19 or 22, this is a great example of how large a dovii can get! great find boba


----------



## oscar119 (Nov 26, 2005)

nattereri2000 said:


> 19 or 22, this is a great example of how large a dovii can get! great find boba


Without a doubt a nice dovii I just like to keep the record straight... So I was hoping boba could verify it was indeed 22"


----------



## CichlidAddict (Jul 1, 2005)

He's a beast. Lucky fish to have 15,000 gallons to swim around in.


----------



## Clown_Loach_King (Aug 28, 2004)

It's pretty sweet when your small tank is 15,000 gallons.


----------



## SERRAPYGO (Feb 4, 2003)

Looks like an old fish.
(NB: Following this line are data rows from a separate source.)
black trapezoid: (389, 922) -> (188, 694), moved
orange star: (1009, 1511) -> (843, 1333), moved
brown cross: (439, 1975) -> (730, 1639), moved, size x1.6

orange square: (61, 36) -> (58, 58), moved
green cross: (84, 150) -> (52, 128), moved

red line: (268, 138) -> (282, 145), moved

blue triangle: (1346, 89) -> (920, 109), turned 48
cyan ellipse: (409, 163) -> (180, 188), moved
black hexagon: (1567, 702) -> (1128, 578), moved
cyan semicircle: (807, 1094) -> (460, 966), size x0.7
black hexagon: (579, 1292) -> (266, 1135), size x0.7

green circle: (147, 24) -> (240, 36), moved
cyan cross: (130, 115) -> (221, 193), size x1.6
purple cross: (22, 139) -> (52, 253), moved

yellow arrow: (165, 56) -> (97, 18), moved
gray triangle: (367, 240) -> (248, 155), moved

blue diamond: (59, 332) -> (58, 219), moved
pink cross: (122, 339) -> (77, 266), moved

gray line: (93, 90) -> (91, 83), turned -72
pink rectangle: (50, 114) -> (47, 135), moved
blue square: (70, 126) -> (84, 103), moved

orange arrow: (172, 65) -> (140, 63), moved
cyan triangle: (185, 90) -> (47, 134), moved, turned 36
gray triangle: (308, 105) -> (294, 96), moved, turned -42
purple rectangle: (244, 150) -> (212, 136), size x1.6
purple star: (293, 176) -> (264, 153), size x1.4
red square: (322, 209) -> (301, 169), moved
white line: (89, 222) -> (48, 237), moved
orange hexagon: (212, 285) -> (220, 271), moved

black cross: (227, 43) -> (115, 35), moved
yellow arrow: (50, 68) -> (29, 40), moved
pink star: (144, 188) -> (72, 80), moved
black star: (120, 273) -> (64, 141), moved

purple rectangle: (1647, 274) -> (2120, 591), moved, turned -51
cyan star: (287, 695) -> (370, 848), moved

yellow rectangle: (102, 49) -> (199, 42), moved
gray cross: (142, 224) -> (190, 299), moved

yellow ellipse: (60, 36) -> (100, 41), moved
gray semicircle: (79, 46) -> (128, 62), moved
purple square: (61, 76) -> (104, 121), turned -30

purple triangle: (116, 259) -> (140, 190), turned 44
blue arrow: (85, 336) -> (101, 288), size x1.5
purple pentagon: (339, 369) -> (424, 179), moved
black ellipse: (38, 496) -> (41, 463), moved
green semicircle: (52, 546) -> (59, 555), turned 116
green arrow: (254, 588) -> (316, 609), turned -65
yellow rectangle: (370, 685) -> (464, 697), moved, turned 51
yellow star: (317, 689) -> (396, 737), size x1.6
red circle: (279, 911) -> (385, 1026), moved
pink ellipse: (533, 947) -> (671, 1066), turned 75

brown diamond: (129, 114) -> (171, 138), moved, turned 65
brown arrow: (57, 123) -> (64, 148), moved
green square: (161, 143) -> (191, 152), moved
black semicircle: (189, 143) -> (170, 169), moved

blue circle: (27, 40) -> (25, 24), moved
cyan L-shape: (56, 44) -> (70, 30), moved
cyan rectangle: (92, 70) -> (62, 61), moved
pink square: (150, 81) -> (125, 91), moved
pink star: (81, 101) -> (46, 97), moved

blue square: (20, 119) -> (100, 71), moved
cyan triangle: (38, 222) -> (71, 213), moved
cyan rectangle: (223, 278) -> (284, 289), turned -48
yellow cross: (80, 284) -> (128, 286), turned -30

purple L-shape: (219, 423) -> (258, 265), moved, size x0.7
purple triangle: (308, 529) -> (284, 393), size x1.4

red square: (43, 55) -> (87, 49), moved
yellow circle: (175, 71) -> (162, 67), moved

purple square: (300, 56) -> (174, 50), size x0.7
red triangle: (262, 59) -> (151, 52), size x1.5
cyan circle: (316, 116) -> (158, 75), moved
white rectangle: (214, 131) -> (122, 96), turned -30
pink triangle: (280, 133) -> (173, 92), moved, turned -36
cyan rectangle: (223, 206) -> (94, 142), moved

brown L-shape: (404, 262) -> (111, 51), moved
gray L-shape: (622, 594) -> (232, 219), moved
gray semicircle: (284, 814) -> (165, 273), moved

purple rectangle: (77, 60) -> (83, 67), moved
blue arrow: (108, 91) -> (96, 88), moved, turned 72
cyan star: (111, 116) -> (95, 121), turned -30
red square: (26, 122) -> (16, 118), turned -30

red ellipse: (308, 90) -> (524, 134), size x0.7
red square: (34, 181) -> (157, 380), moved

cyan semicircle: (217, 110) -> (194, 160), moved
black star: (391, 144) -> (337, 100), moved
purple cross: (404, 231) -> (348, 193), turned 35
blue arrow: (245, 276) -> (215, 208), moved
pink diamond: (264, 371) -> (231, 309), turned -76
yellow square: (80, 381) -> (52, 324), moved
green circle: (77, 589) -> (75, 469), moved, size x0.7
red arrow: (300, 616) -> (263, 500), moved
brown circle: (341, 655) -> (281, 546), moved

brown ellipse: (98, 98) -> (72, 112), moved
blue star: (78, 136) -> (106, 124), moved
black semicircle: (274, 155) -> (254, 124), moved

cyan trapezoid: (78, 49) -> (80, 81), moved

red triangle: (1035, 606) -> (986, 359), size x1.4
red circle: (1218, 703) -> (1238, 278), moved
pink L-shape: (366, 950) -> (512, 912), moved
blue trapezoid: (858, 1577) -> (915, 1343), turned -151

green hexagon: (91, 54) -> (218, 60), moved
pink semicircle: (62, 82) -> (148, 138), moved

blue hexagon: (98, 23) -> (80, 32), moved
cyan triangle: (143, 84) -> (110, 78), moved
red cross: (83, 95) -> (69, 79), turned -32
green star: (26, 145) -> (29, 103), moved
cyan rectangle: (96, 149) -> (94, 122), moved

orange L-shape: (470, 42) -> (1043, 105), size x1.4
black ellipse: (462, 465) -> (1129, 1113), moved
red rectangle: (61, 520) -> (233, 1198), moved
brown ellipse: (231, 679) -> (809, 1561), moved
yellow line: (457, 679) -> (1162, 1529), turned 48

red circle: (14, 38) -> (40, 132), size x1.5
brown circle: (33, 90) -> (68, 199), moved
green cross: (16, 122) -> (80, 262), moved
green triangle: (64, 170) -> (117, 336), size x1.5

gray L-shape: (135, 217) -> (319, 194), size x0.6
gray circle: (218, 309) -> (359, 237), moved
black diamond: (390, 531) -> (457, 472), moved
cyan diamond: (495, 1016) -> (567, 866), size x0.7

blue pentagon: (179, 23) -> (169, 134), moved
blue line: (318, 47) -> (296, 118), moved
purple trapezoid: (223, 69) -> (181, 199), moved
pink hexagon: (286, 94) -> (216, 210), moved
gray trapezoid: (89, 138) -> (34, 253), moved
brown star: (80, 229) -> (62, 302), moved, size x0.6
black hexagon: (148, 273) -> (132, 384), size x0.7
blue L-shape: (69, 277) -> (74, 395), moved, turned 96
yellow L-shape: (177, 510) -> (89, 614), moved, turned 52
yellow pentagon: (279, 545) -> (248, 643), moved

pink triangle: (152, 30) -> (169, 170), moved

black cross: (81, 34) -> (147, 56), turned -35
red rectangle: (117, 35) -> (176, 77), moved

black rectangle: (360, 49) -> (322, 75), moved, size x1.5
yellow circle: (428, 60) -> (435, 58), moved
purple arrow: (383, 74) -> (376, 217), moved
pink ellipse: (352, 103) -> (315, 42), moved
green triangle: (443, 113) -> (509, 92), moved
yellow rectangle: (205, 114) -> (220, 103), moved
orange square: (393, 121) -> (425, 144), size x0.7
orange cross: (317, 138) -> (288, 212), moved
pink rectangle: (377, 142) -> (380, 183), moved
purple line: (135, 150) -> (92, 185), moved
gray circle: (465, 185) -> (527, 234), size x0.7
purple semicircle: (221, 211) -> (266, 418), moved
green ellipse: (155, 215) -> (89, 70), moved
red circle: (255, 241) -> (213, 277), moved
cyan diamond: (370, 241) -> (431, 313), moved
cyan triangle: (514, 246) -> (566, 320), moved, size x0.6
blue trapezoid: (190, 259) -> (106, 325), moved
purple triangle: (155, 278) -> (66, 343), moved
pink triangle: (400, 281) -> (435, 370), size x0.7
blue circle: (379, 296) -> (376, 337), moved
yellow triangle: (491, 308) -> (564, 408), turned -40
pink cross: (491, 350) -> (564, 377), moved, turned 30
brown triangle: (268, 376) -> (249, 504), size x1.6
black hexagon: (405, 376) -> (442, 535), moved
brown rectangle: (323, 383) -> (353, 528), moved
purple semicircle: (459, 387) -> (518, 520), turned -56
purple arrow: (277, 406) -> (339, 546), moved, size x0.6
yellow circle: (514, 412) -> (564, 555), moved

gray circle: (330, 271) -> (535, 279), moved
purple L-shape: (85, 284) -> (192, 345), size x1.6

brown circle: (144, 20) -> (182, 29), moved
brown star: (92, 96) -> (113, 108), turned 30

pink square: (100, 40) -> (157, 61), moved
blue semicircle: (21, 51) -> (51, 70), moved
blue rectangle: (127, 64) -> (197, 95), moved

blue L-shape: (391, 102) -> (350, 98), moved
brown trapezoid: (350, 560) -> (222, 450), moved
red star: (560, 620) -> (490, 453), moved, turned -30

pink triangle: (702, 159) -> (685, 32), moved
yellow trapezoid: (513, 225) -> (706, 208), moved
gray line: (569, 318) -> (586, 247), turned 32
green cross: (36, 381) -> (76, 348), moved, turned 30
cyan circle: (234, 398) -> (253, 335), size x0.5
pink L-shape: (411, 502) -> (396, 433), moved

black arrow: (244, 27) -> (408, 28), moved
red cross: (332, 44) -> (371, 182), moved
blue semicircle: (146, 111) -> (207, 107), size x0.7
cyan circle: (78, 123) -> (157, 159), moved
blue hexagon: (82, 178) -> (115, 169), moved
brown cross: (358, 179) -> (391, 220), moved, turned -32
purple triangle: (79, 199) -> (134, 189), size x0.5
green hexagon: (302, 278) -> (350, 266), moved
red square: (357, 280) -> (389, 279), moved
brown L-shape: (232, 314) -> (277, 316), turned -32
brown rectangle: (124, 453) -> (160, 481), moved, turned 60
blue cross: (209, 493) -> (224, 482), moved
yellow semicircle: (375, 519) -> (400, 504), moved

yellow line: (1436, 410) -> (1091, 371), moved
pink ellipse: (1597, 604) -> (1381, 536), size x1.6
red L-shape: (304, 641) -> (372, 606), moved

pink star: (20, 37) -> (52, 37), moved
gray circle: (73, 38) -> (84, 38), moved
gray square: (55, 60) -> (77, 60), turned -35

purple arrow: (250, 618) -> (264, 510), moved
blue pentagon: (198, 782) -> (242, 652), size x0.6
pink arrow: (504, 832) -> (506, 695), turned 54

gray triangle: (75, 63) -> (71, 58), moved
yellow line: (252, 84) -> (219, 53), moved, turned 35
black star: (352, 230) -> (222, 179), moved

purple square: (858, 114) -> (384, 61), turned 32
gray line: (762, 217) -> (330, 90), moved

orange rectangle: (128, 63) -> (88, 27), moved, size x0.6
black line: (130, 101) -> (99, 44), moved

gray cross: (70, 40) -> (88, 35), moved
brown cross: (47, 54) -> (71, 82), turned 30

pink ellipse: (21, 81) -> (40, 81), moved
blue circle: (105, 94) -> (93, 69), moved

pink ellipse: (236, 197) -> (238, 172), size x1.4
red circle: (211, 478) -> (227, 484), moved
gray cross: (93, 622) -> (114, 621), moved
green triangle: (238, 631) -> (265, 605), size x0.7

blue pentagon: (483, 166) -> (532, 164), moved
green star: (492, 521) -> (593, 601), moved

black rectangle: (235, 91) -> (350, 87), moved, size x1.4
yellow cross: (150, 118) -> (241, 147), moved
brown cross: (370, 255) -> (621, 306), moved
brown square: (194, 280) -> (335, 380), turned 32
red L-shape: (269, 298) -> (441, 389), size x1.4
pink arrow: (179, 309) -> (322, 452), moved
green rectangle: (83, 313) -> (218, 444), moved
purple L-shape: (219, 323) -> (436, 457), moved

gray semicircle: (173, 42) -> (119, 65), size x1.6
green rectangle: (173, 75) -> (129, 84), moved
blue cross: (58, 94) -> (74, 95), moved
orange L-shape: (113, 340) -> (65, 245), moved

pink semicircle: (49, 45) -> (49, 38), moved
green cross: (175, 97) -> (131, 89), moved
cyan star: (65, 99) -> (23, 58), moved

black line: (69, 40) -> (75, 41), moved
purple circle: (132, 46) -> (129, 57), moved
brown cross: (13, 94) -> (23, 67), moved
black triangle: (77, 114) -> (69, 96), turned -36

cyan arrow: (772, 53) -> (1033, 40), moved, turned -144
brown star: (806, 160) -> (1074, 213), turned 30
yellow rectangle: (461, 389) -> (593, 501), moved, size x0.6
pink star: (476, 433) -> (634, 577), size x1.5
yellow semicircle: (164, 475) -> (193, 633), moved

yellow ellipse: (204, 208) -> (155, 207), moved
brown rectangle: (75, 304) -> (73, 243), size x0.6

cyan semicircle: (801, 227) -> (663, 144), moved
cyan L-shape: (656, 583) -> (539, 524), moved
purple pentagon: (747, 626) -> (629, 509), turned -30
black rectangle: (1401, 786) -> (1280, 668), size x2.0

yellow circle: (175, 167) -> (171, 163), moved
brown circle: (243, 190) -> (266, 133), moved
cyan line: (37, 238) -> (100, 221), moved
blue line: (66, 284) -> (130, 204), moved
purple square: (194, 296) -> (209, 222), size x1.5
Definitely a beast though.


----------



## oscared15 (Feb 3, 2006)

wow, I just read he got the fish in 1996









if you can read this, it's the rest of the inventory for the tank


----------



## CichlidAddict (Jul 1, 2005)

Damn, I can't even imagine that dude's feeding bill...


----------



## oscared15 (Feb 3, 2006)

heres what he feeds








*
I feed only once a week on average. The amount fed is very large to make sure all the fish get a good amount each. I feed 1 pound of Flake Food, 3 pounds of floating pellets, 4 pounds of sinking pellets, 6 to 11 pounds of thawed lake smelt,whitefish,mackeral or lake trout, 2 pounds of cat or dog pellets, some fruit & veggies. I keep birds as well so when I'm preparing their food I also take a bit out for the fish. The bird food consists of thawed mixed veggies beans, carrots, peas, and corn. The fruit consists of grapes, diced apple, diced cantaloupe, pears and diced banana. One note here is any cut outs from the fruit are fed to my superworms and the skins of the cantaloupe are fed to my baby bristlenose plecos. *

amazing


----------



## scent troll (Apr 4, 2005)

cool find boba! that fish list is awesome!


----------



## oscar119 (Nov 26, 2005)

LOL my LFS is on the list of suppliers..


----------



## sicklid-holic (Mar 25, 2005)

Thats only 19" and the guy had it for 9 yrs. A 3" difference is enormous. Dovii will normally reach around 16" to 19" in captivity. Never seen one reach 20" mark.


----------



## oscared15 (Feb 3, 2006)

sicklid-holic always disagres with me, but he's wrong, read the website mfk, the inventory and everything else there says 22 inches







, It's a 15000 gallon tank for crying out loud


----------



## sicklid-holic (Mar 25, 2005)

boba fett said:


> sicklid-holic always disagres with me, but he's wrong, read the website mfk, the inventory and everything else there says 22 inches
> 
> 
> 
> ...


Im sorry if I dissagree with you again. Would it be more believable if it was place next to a measuring tape, and why would you believe someones say about the size of there fish with no proof but a pic?
Even Mojo from aquamojo.com a veteran/hardcore on the hobby also thinks that doviis will only get around under 20".


----------



## oscared15 (Feb 3, 2006)

well it is true that you never know the exact mesurment without accually seeing the mesurment, but it is somewhat belivable that it is that big, because of the size of the tank it has to swim in.


----------



## oscar119 (Nov 26, 2005)

boba fett said:


> well it is true that you never know the exact mesurment without accually seeing the mesurment, but it is somewhat belivable that it is that big, because of the size of the tank it has to swim in.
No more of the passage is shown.